During the four or five days of my partial demise and subsequent convalescence, it’s been noisy around the house.
There are many sound sources.
My hugely rumbling huge abdomen has been producing a touching background. The loss of appetite has lessened, but the crippled sense of taste hasn’t learned to walk again yet. So I’m hungry, but can’t bear to put down much food. Everything tastes like sponge, the kind produced by a week’s fermentation after wiping down a horse’s backside.

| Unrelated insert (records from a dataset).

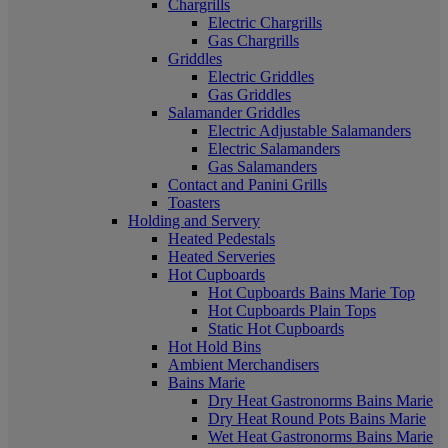
Chargrills
Electric Chargrills
Gas Chargrills
Griddles
Electric Griddles
Gas Griddles
Salamander Griddles
Electric Adjustable Salamanders
Electric Salamanders
Gas Salamanders
Contact and Panini Grills
Toasters
Holding and Servery
Heated Pedestals
Heated Serveries
Hot Cupboards
Hot Cupboards Bains Marie Top
Hot Cupboards Plain Tops
Static Hot Cupboards
Hot Hold Bins
Ambient Merchandisers
Bains Marie
Dry Heat Gastronorms Bains Marie
Dry Heat Round Pots Bains Marie
Wet Heat Gastronorms Bains Marie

Eric has learned a few new ways to amuse himself: emitting a high-pitched, 20-second screech, signifying a medium degree of delight. Sometimes this is structured as a sweet staccato, whose volume does not reach to the ear-splitting horrors he can emit when he’s mad. That’s the way to know that this is a happy sound. The screech is often accompanied by wild multi-appendagial gesticulation. If he were any older, some silly government might give him an arts grant to develop it.
The other Eric innovation is giggling. He’s again roughtly on schedule in being able to produce the most hilarious giggles, when the situation is just right. He can be tickled, or he can be laughed-at from up close, and if his little mind can think of nothing better to do, he can smile and laugh back. If the stimulation continues, this escalates into a long, drawn-out silly laugh. This is supposed to be one of those reward-oriented development milestones that occur periodically with infants. They reward the parents for putting up with all the crap since the last one. Seems to work on us.